§ Exercise objective: Please transcribe the records precisely; pictures stay out of your copy.

--- Data shown ---

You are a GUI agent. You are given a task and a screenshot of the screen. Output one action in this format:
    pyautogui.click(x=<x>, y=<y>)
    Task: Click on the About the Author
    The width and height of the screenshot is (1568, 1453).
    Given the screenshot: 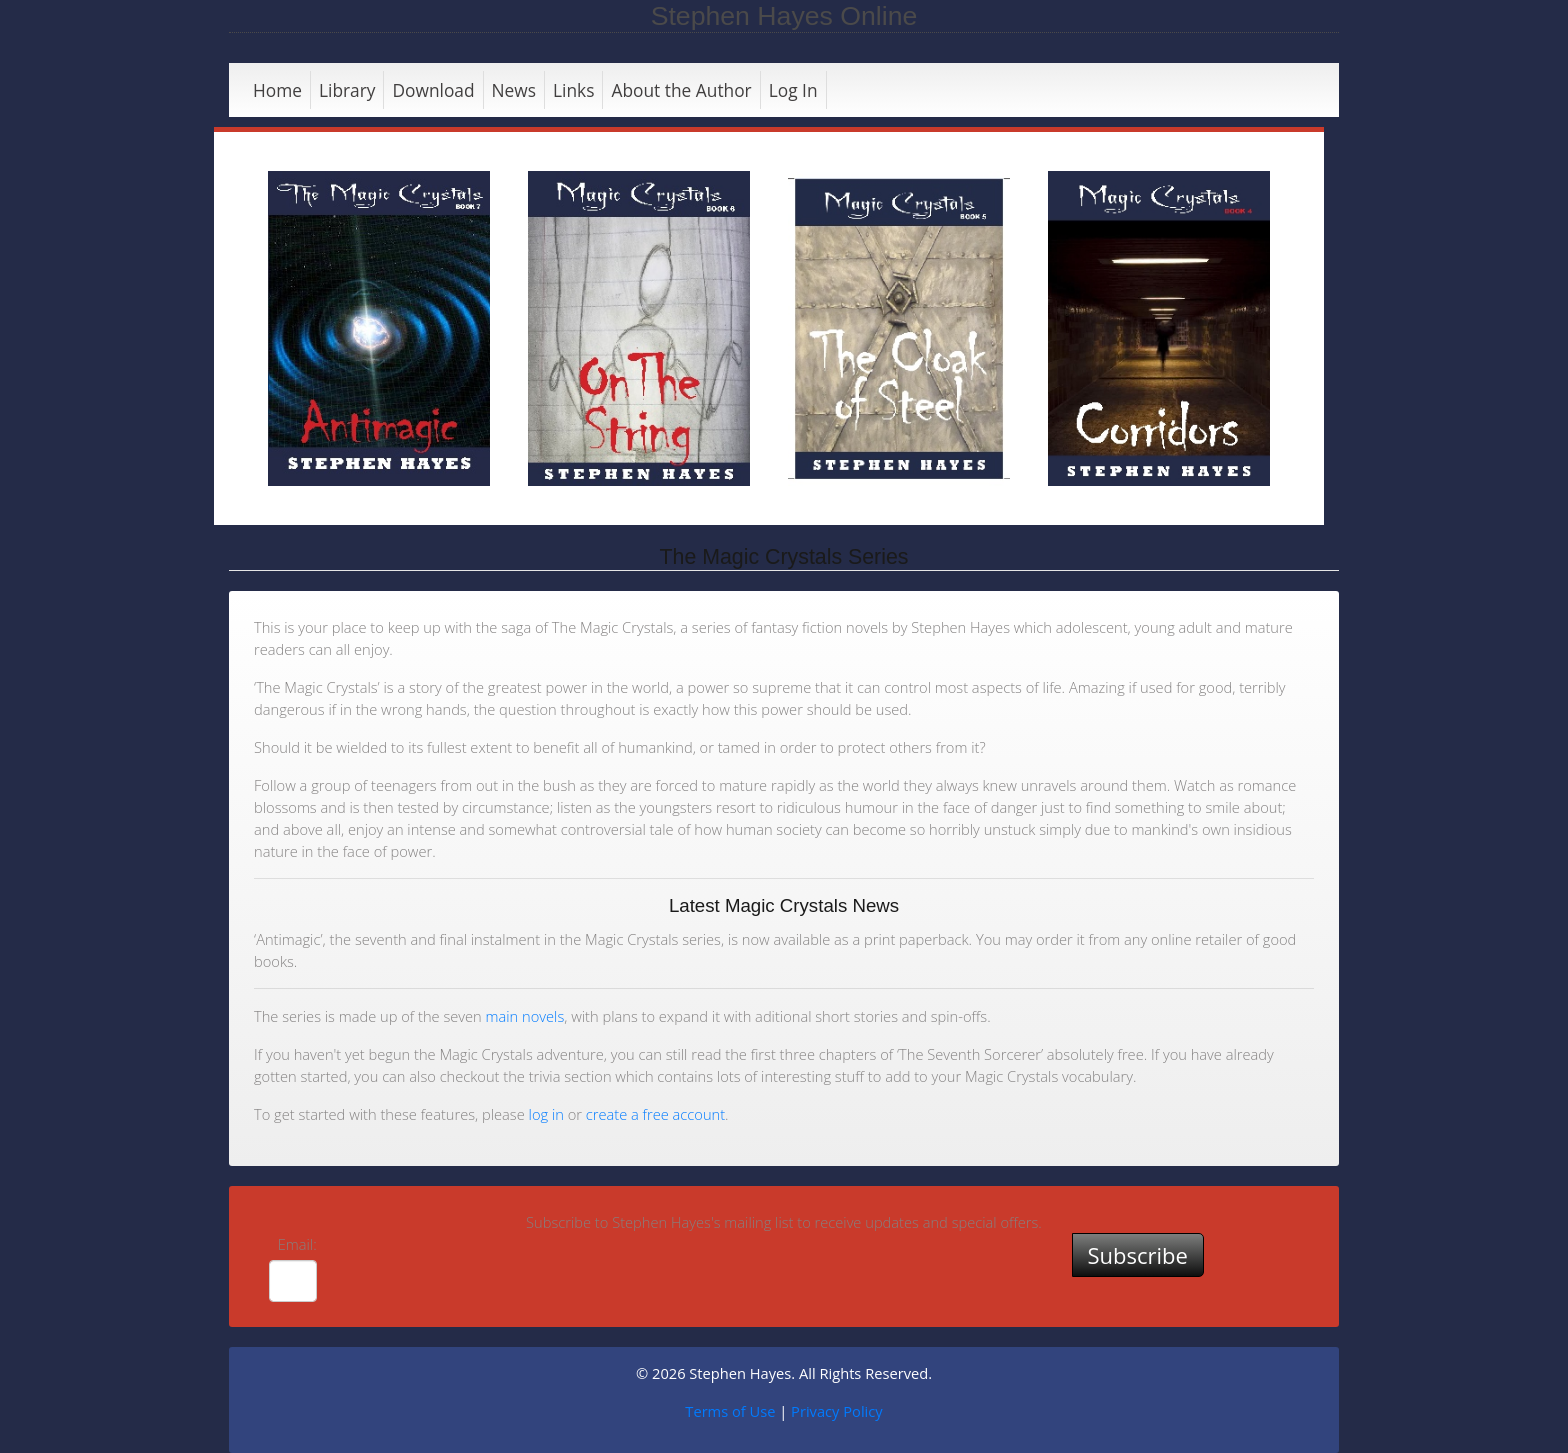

---

§ Solution to this exercise:
You are a GUI agent. You are given a task and a screenshot of the screen. Output one action in this format:
    pyautogui.click(x=<x>, y=<y>)
    Task: Click on the About the Author
    The width and height of the screenshot is (1568, 1453).
    Given the screenshot: 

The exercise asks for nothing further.